A year ago, as a tremendous storm beat down on Toronto, the Vancouver Whitecaps were some 30 minutes away from the Canadian soccer championship – a prize the struggling Major League Soccer expansion team held especially dear.
The Whitecaps led Toronto FC 2-1 in the two-game competition, but with lightning searing the night sky, officials halted the game in the 63rd minute. The pitch, a swampy mess in the deluge of rain, was then declared unplayable. The late May match was postponed to the next morning, but the pitch was still soaked.
When the second leg of the championship was finally played last July, Toronto overcame Vancouver, another blow to the Whitecaps in a terrible first year that ended with nothing to show for it: No Canadian championship, and last place overall in MLS.
On Monday morning, the weather for Whitecaps practice was the exact opposite of the abandoned match in the Toronto storm. The sun was bright in a blue sky, the temperature around 20 C – what passes for a hot spring day for Vancouver.
The Whitecaps, with a successful 5-3-2 record in its sophomore MLS campaign, were drubbed 4-1 on the road by New England last weekend and, after a long journey home Sunday, had a playful, light practice at their old second-tier grounds in Burnaby, complete with a series of 3-on-3 bouts of the hybrid game SoccerVolleyball.
Star striker Eric Hassli scored the goal last year that put Vancouver on the verge of victory – and felt the trophy was “stolen or something.”
“It’s our first goal this season, we really want to win,” Hassli said after practice.
“It’s everybody’s focus to win this cup. … It’s a huge step for the club if we win.”
TFC, Canadian champion each of the past three years, might need more than a torrential storm to beat Vancouver this year. The rematch starts Wednesday in Vancouver, with the second leg in Toronto next Wednesday, and the Amway Canadian Championship winner declared on aggregate goals.
The reward: a berth in the CONCACAF Champions League, a lesser version of the famous European tournament, this one featuring the best clubs from North America, Central America and the Caribbean.
While Toronto has opened its MLS season in couldn’t-be-worse fashion, losing its first eight, a league record, the team has had some success in 2012. Toronto advanced the furthest of any MLS club in the 2011-12 Championship League, surprising the Los Angeles Galaxy in the quarter-finals to make the semis before losing Mexico’s Santos Laguna.
Monterrey, a top Mexican club, beat Santos in the final – its second consecutive Champions League triumph, after topping MLS’s Real Salt Lake a year earlier.
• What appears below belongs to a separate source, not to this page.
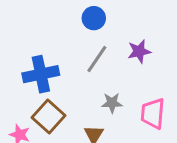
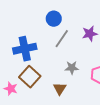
blue circle: (94, 18) -> (54, 19), moved

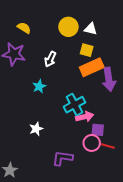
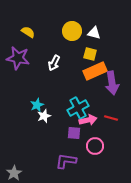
cyan star: (39, 86) -> (37, 105), moved
white star: (36, 129) -> (44, 116), moved
purple square: (98, 130) -> (74, 133), moved
red line: (108, 146) -> (111, 118), moved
Seeing such MLS success beyond the North American league, the Whitecaps salivate. Vancouver fancies its future among the bigger names of soccer, not just on this continent, but worldwide, and the Whitecaps again have placed a tremendous emphasis on the Canadian championship with its entree to the Champions League.
For Toronto, well on pace to miss the playoffs for the sixth time in its six MLS seasons, the Canadian title is basically all it has left for which to play. For Vancouver, the Toronto matches come amid crucial MLS games (Seattle in Vancouver on Saturday and then on the road in Portland the next Saturday).
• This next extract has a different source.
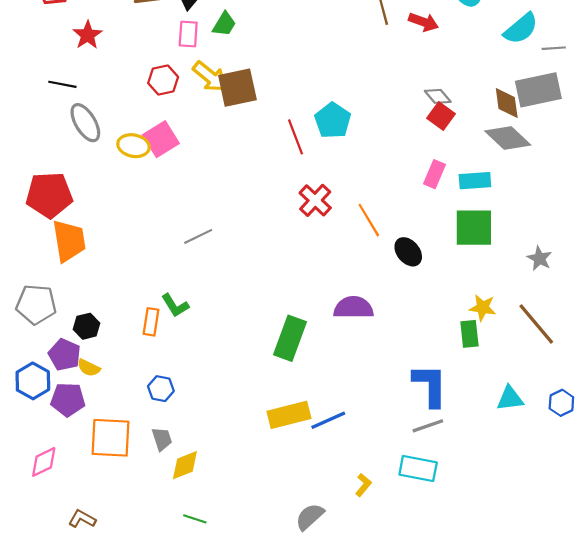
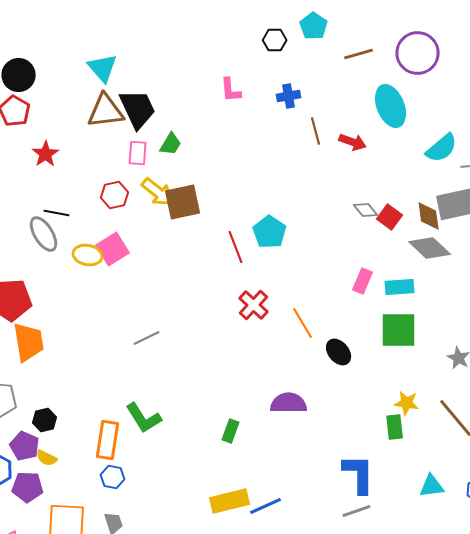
black line: (62, 84) -> (57, 213), moved
red square: (441, 116) -> (390, 217), moved
green L-shape: (175, 305) -> (144, 418), moved, size x1.4
orange rectangle: (151, 322) -> (108, 440), moved, size x1.5
green rectangle: (290, 338) -> (231, 431), size x0.6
Whitecaps head coach Martin Rennie rested several central defenders, including captain Jay DeMerit and Martin Bonjour, against New England. The results were terrible but the rest was key, as Rennie likely plans to use DeMerit and Bonjour in all four coming games, which take place over 11 days.
As for a Canadian championship for the multinational Whitecaps – its 30 players were born in 17 different countries – the cup is the thing.
“I don’t think it matters if it’s the Disney cup, or the Canadian cup, we want to win it,” Rennie said after practice. “We’re in the final now and that’s our absolute focus.”